Cuba marks 135 years since the abolition of slavery

photo: Artwork by Roberto Diago from Granma website

On 18 October 2021 Cuba marked 135 years since the abolition of slavery on the island.

The commemoration took place at the Museum of the Slavery Route, inaugurated in June 2009 in the Castillo de San Severino, located on the outskirts of Matanzas.

At the event, representatives of cultural institutions such as UNEAC, the union of artists and writers, and other civil society institutions pledged to continue to work together to reduce the equity gaps related to differences in skin colour and to promote citizen participation as a decisive factor in the implementation of the National Program against Racism and Racial Discrimination.

But above all it became clear that the achievement of such aims, encouraged at this time with greater emphasis by the socialist state on a community scale, is through the transformation of individual and collective subjectivities, through education and culture.

The poet and ethnologist Miguel Barnet recalled how after Unesco launched the program ‘La Ruta del Esclavo’, now more precisely renamed ‘La Ruta de la Esclavitud’ (‘The Slavery Route’), he advocated convening in Matanzas at the end of 1995 the meeting for the initiative and years later for dedicating an institution to the memory of enslaved Africans.

President of the Fernando Ortiz Foundation, Barnet called for a more in-depth reading of Cuban history and society, to fully address the legacy of Africans and their descendants, where the economic and material component must not be ignored, and to interpret the keys to miscegenation culture that has “led us to be what we really are”.

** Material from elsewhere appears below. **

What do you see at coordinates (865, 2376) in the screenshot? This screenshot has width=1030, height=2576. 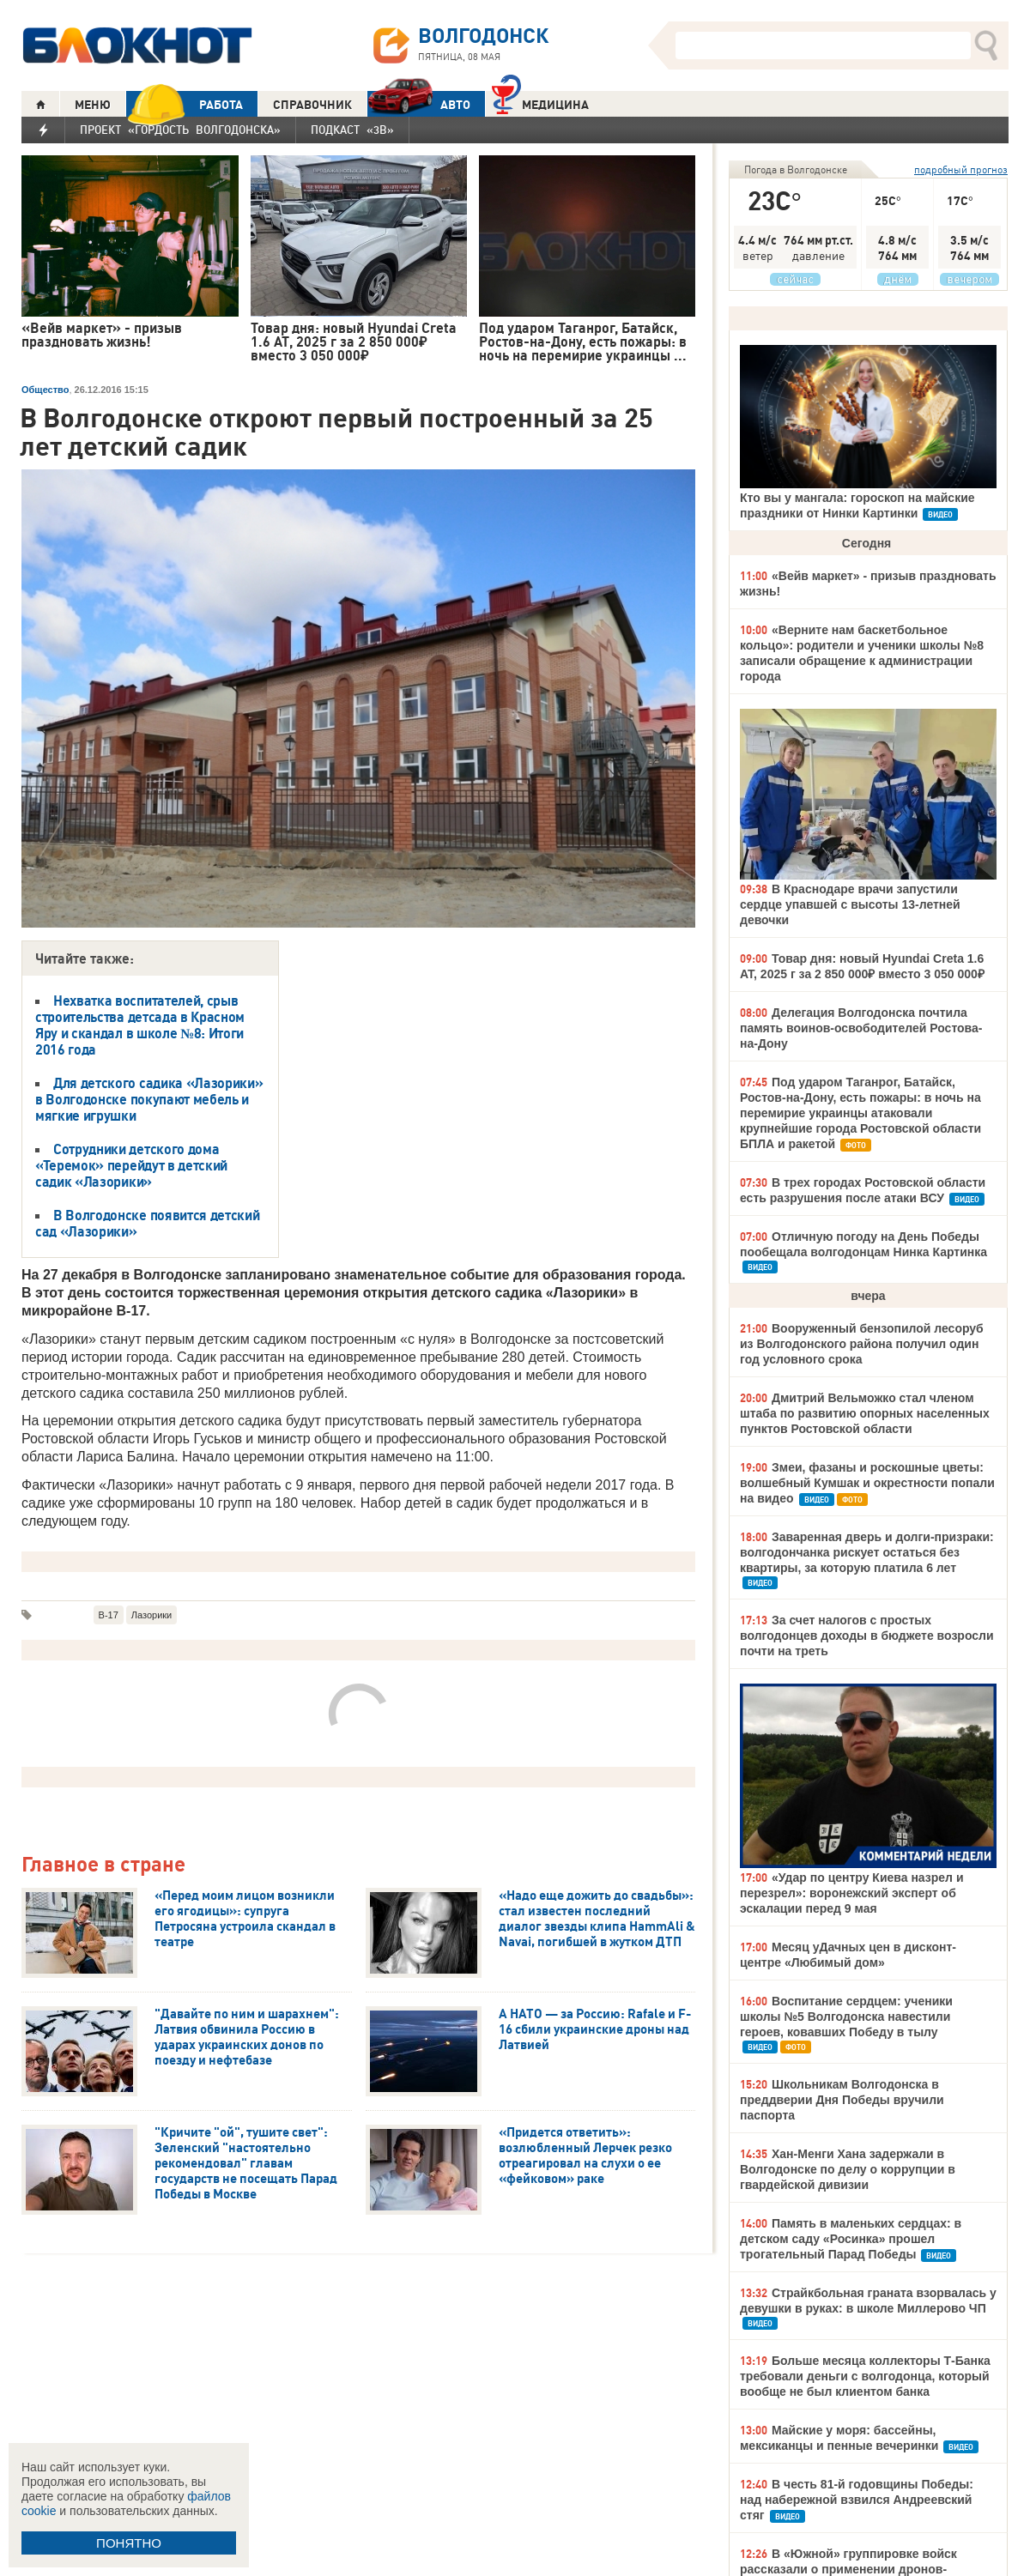 I see `Больше месяца коллекторы Т-Банка требовали деньги с волгодонца, который вообще не был клиентом банка` at bounding box center [865, 2376].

In charge of coordinating the program’s Cuban Committee, Alberto Granado, director of the Casa de África Museum, in Old Havana, insisted on teaching young generations about the horrors of slavery and the contributions of women and men enslaved, through training better prepared teachers, the linking into the educational process in schools and the use of familiar languages ​​ through the use of digital technologies.

The director of the museum, Isabel Hernández, historian and tireless promoter, showed the first stage of what will be the ‘interpretation room’ of slavery in Cuba, equipped with interactive devices, and where the model of a slave ship is installed at the centre.

One of the most diligent scholars of the slavery process, Dr. María del Carmen Barcia, sent a message to the event. The Matanzas Provincial Archive provided the museum with copies of the original notifications from the colonial authorities on the abolition of slavery.

In October 1886, Cuba was the penultimate Latin American territory to abolish slavery. Brazil abolished slavery 2 years later in 1888. The hundreds of thousands of Africans and descendants subjected to bloody exploitation had been considered six years earlier included in the so-called Patronage Law, which apparently eradicated slavery although in truth it masked it.

The declaration of Abolition was not the result of an altruistic and humanitarian gesture of the colonial metropolis and the island landowners, nor the necessary adjustment to the evolution of the mode of production. The resistance of the enslaved, expressed in uprisings, beatings and maroonage (grouping of refugees from slavery), the enormous symbolic value of the act of Carlos Manuel de Céspedes on October 10, 1868 [ringing his plantation bell and freeing his own slaves] and of the letter and spirit of the Constitution of Guáimaro, and the joining of freed slaves and blacks and mulattoes to the struggles for independence weighed decisively in the abolitionist act.

Read the original report by Granma in Spanish

About the Museum of the Slavery Route in Matanzas

The Museum of the Slavery Route located in the Castillo de San Severino, has four rooms: the Commander’s house, Archeological display, Slavery display and Orishas room. Objects, pieces, pictures and belongings that illustrate the period are exhibited. Also, the Museum offers a great variety of activities, such as workshops and lectures, throughout the year. 

Cuba is one of the countries that underwent through the longest slavery period in the world, from 1511 until 1886. Of the two and a half million enslaved people imported into the Spanish colonies from Africa, almost 40% were taken to Cuba.  Castillo San Severino was specifically built to serve as a defence against the attacks of privateers and pirates in the southern area of the Island. Its construction started on October 13, 1693 and ended in 1735.

Later on, it served as Seat of the Main Commander of the City Defense System and was part of a system integrated to the San José de la Vigía Fort, battery of Cajigal and Morillo. The castle was destroyed in 1762 to prevent it from being occupied by the English army that had recently occupied the city of Havana. When the invaders left the Island, the castle was rebuilt and thousands of Africans and their descendants participated in the task, and they were all forced to work as slave labour in inhuman conditions. 

In the castle -one of the oldest of the city of Matanzas- the marks made by slaves on stones, in order to keep count of and justify the day´s task for their masters, can still be seen.  In 1978, Castillo de Severino was declared National Monument of the Republic of Cuba after more than three hundred years since its construction.